### WHAT YOU WILL DO:
Lines below that include "brašna" are the answer; copy each one.

Entries taken from a collection

____________

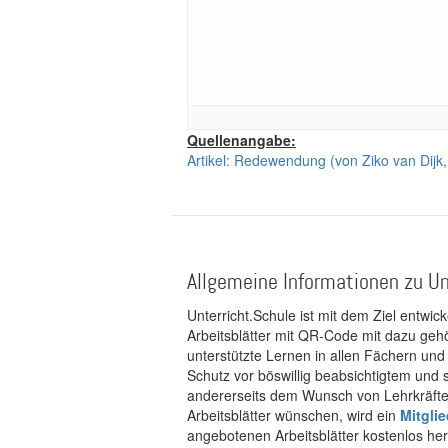
Quellenangabe:
Artikel: Redewendung (von Ziko van Dijk,
Allgemeine Informationen zu Un
Unterricht.Schule ist mit dem Ziel entwic
Arbeitsblätter mit QR-Code mit dazu gehö
unterstützte Lernen in allen Fächern und
Schutz vor böswillig beabsichtigtem und
andererseits dem Wunsch von Lehrkräften
Arbeitsblätter wünschen, wird ein
Mitgli
angebotenen Arbeitsblätter kostenlos her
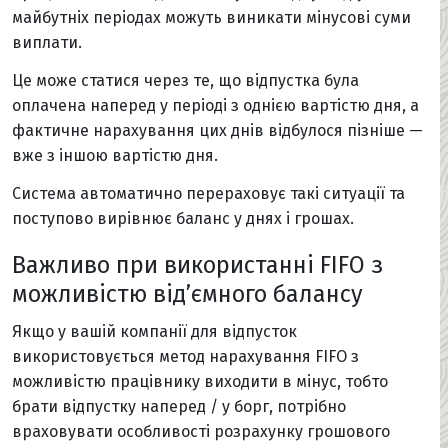
майбутніх періодах можуть виникати мінусові суми
виплати.
Це може статися через те, що відпустка була
оплачена наперед у періоді з однією вартістю дня, а
фактичне нарахування цих днів відбулося пізніше —
вже з іншою вартістю дня.
Система автоматично перераховує такі ситуації та
поступово вирівнює баланс у днях і грошах.
Важливо при використанні FIFO з
можливістю від’ємного балансу
Якщо у вашій компанії для відпусток
використовується метод нарахування FIFO з
можливістю працівнику виходити в мінус, тобто
брати відпустку наперед / у борг, потрібно
враховувати особливості розрахунку грошового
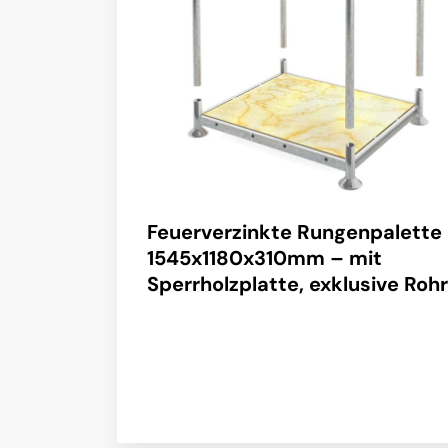
Feuerverzinkte Rungenpalette
1545x1180x310mm – mit
Sperrholzplatte, exklusive Roh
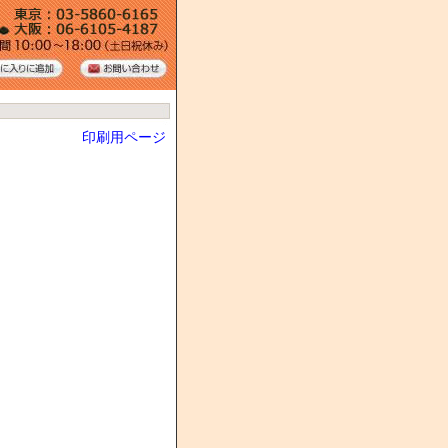
印刷用ページ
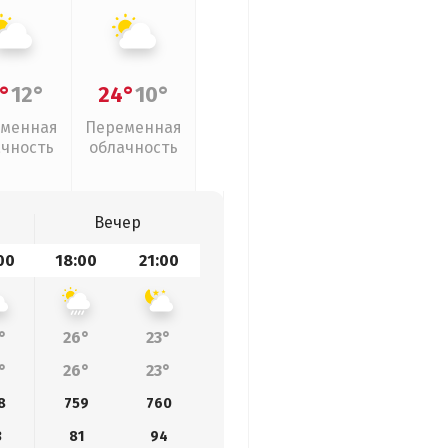
°
12°
24°
10°
менная
Переменная
ачность
облачность
Вечер
00
18:00
21:00
°
26°
23°
°
26°
23°
8
759
760
3
81
94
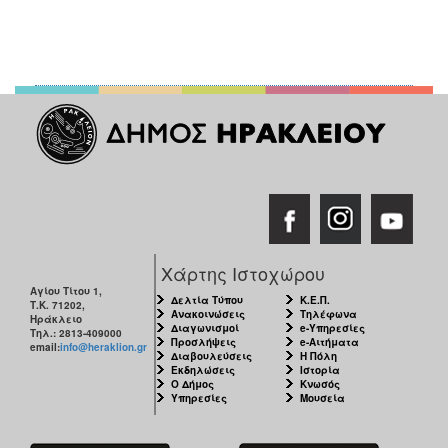
ΑΝΘΕΚΤΙΚΗ
ΠΟΛΗ
Χάρτης Ιστοχώρου
Αγίου Τίτου 1,
Δελτία Τύπου
Κ.Ε.Π.
Τ.Κ. 71202,
Ανακοινώσεις
Τηλέφωνα
Ηράκλειο
Διαγωνισμοί
e-Υπηρεσίες
Τηλ.: 2813-409000
Προσλήψεις
e-Αιτήματα
email:
info@heraklion.gr
Διαβουλεύσεις
Η Πόλη
Εκδηλώσεις
Ιστορία
Ο Δήμος
Κνωσός
Υπηρεσίες
Μουσεία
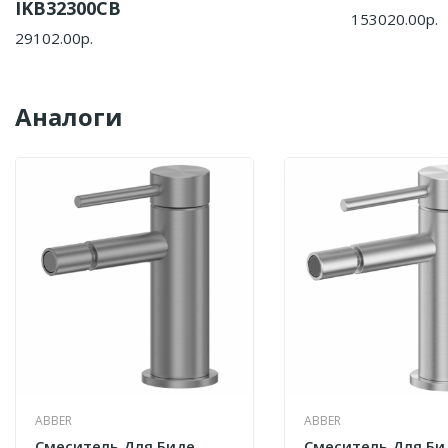
IKB32300CB
153020.00р.
29102.00р.
Аналоги
ABBER
ABBER
Смеситель Для Биде
Смеситель Для Би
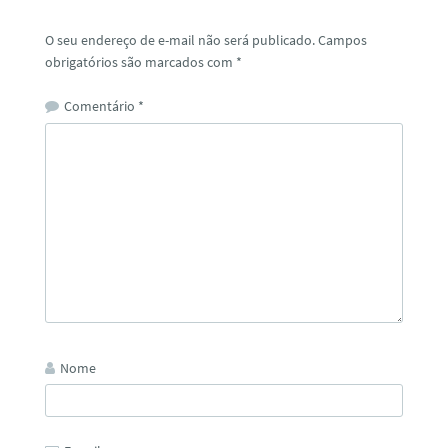
O seu endereço de e-mail não será publicado.
Campos
obrigatórios são marcados com
*
Comentário
*
Nome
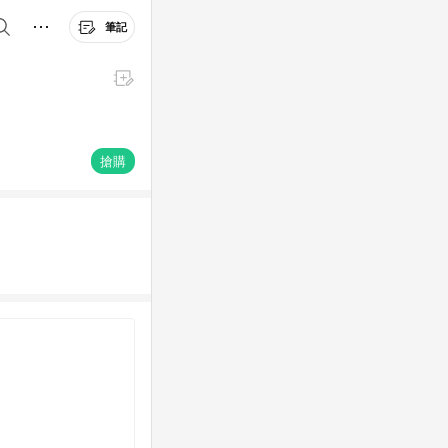
筆記
搶購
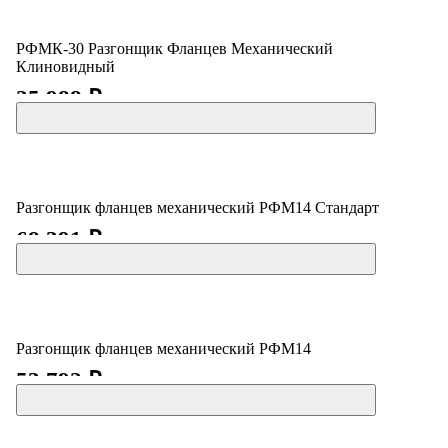
РФМК-30 Разгонщик Фланцев Механический
Клиновидный
25 988 ₽
Разгонщик фланцев механический РФМ14 Стандарт
68 391 ₽
Разгонщик фланцев механический РФМ14
53 792 ₽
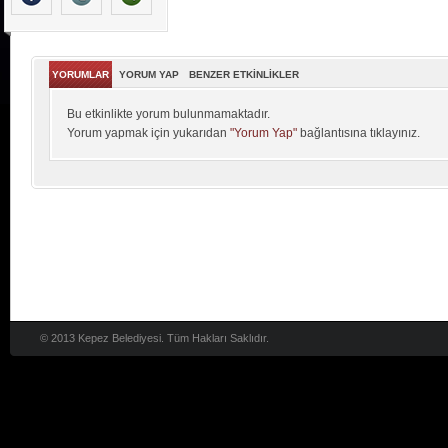
YORUMLAR
YORUM YAP
BENZER ETKİNLİKLER
Bu etkinlikte yorum bulunmamaktadır.
Yorum yapmak için yukarıdan
"Yorum Yap"
bağlantısına tıklayınız.
© 2013 Kepez Belediyesi. Tüm Hakları Saklıdır.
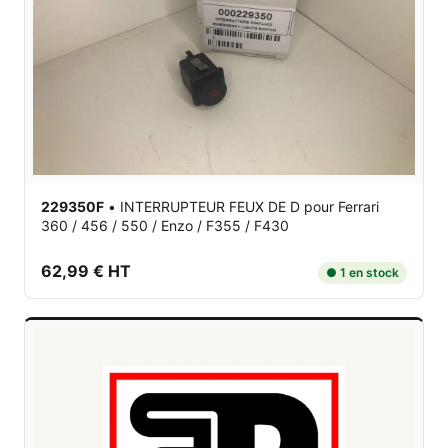
229350F
•
INTERRUPTEUR FEUX DE D
pour Ferrari
360 / 456 / 550 / Enzo / F355 / F430
62,99 € HT
● 1 en stock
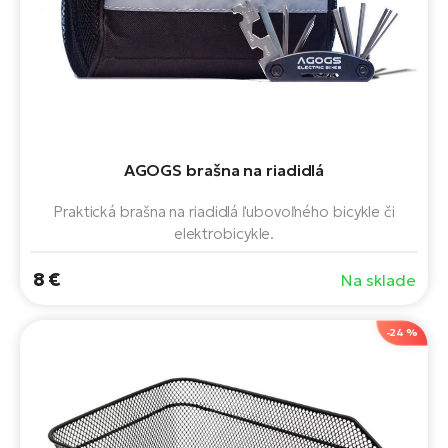
T
Ra
no
bi
El
St
Se
El
GP
A
lo
AGOGS brašna na riadidlá
El
Praktická brašna na riadidlá ľubovoľného bicykle či
BH
elektrobicykle.
El
8 €
Na sklade
Mo
El
-24 %
W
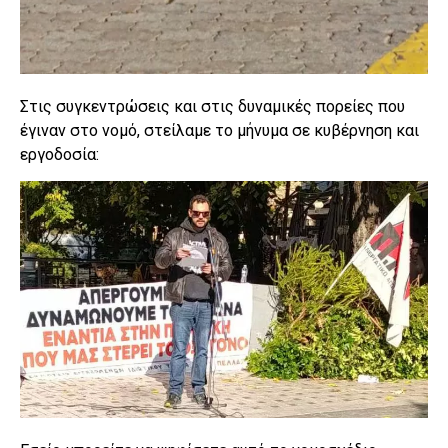
Στις συγκεντρώσεις και στις δυναμικές πορείες που
έγιναν στο νομό, στείλαμε το μήνυμα σε κυβέρνηση και
εργοδοσία:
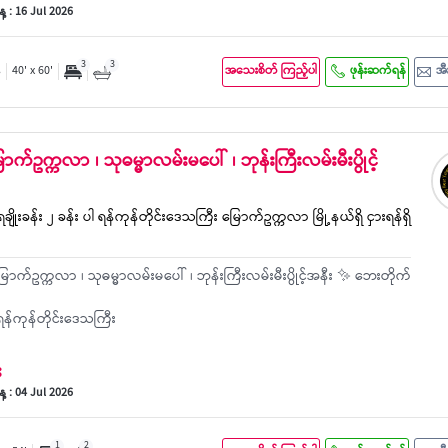
 : 16 Jul 2026
3
3
်
40' x 60'
အသေးစိတ် ကြည့်ပါ
ဖုန်းဆက်ရန်
အီ
ြောက်ဥက္ကလာ ၊ သုဓမ္မာလမ်းမပေါ် ၊ ဘုန်းကြီးလမ်းမီးပွိုင့်
ေချိုးခန်း ၂ ခန်း ပါ ရန်ကုန်တိုင်းဒေသကြီး မြောက်ဥက္ကလာ မြို့နယ်ရှိ ငှားရန်ရှိ
ောက်ဥက္ကလာ ၊ သုဓမ္မာလမ်းမပေါ် ၊ ဘုန်းကြီးလမ်းမီးပွိုင့်အနီး ✨ ဘေးတိုက်
န်ကုန်တိုင်းဒေသကြီး
း
 : 04 Jul 2026
1
2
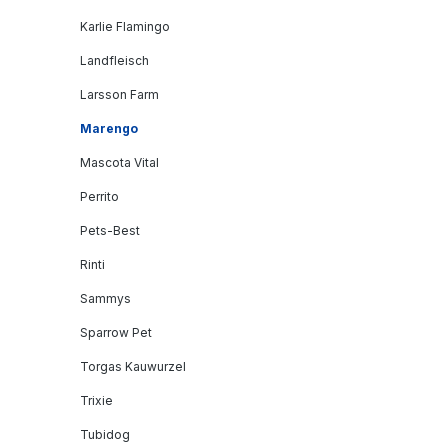
Karlie Flamingo
Landfleisch
Larsson Farm
Marengo
Mascota Vital
Perrito
Pets-Best
Rinti
Sammys
Sparrow Pet
Torgas Kauwurzel
Trixie
Tubidog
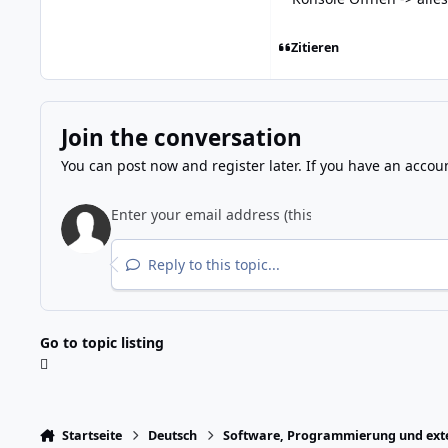
Zitieren
Join the conversation
You can post now and register later. If you have an accou
Reply to this topic...
Go to topic listing
Startseite
Deutsch
Software, Programmierung und exte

____________

### RESULT FOR THIS TASK:
AGOGS brašna na riadidlá
Praktická brašna na riadidlá ľubovoľného bicykle či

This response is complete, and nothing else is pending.